Cognitively-Motivated Deep Learning (2019-)

For too many decades the emphasis in our community has been on task-specific decoding performance rather than creating models that have good generalization power and, especially, good induction properties, i.e., can learn from one-to-five examples just like humans do. My vision is creating cognitively-motivated representations (aka models) that radically depart from the unified metric space fallacy (aka the real-world bias) and respect macroscopic cognitive principles such as low-dimensionality, hierarchy, abstraction, two-tier architecture (system 1 vs system 2) etc. Instead of following the popular path in representation modeling of adding these constraints as training tricks in deep neural nets or regularization terms in autoencoder training, we propose instead a top-down hierarchical manifold representation that explicitly (by design) respects cognitive principles. In our recent work, we show that by creating and reasoning using an ensemble of sparse, low-dimensional subspaces we achieve human-like performance not only for decoding but also for induction (learning) lexical semantics.

Natural Multiparty Dialogue Interaction (2021-2022)

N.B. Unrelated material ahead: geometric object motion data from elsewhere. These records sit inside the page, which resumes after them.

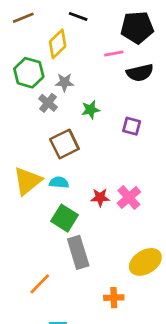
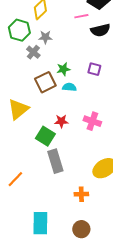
green star: (91, 110) -> (63, 69), moved
cyan semicircle: (59, 182) -> (69, 87), moved
red star: (100, 197) -> (61, 121), moved
pink cross: (129, 197) -> (92, 121), turned -30
orange line: (40, 284) -> (15, 179), moved

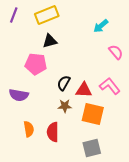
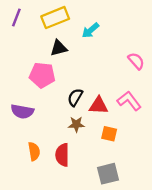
cyan arrow: (101, 26) -> (90, 30), moved
orange square: (93, 114) -> (109, 134), size x0.6

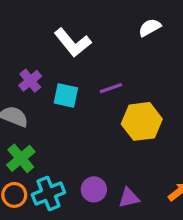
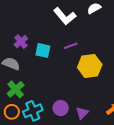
white L-shape: (73, 43) -> (65, 16), moved
purple triangle: (129, 198) -> (82, 113), turned -32

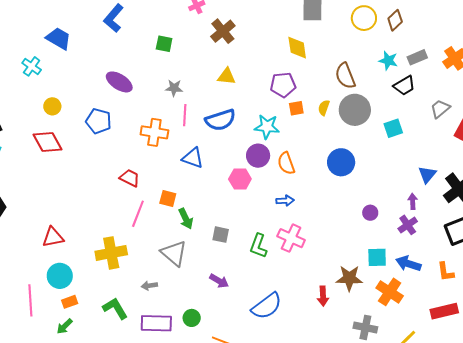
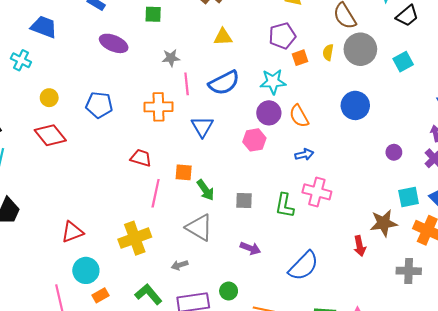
purple ellipse: (119, 82) -> (114, 43), moved
blue triangle: (193, 158) -> (202, 127), turned 50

While most task-oriented dialogues assume conversations between the agent and one user at a time, dialogue systems are increasingly expected to communicate with multiple users simultaneously who make decisions collaboratively. To facilitate development of such systems, in collaboration with colleagues at Amazon we released the Multi-User MultiWOZ dataset: task-oriented dialogues among two users and one agent. Multiparty dialogues reflect interesting dynamics of collaborative decision-making in task-oriented scenarios, e.g., social chatter and deliberation. Supported by this data, we proposed the novel task of multi-user contextual query rewriting: to rewrite a task-oriented chat between two users as a concise task-oriented query that retains only task-relevant information and that is directly consumable by the dialogue system. We demonstrated that in multi-user dialogues, using predicted rewrites substantially improves dialogue state tracking without modifying existing dialogue systems that are trained for single-user dialogues. Further, this method surpasses training a medium-sized model directly on multi-user dialogues and generalizes to unseen domains.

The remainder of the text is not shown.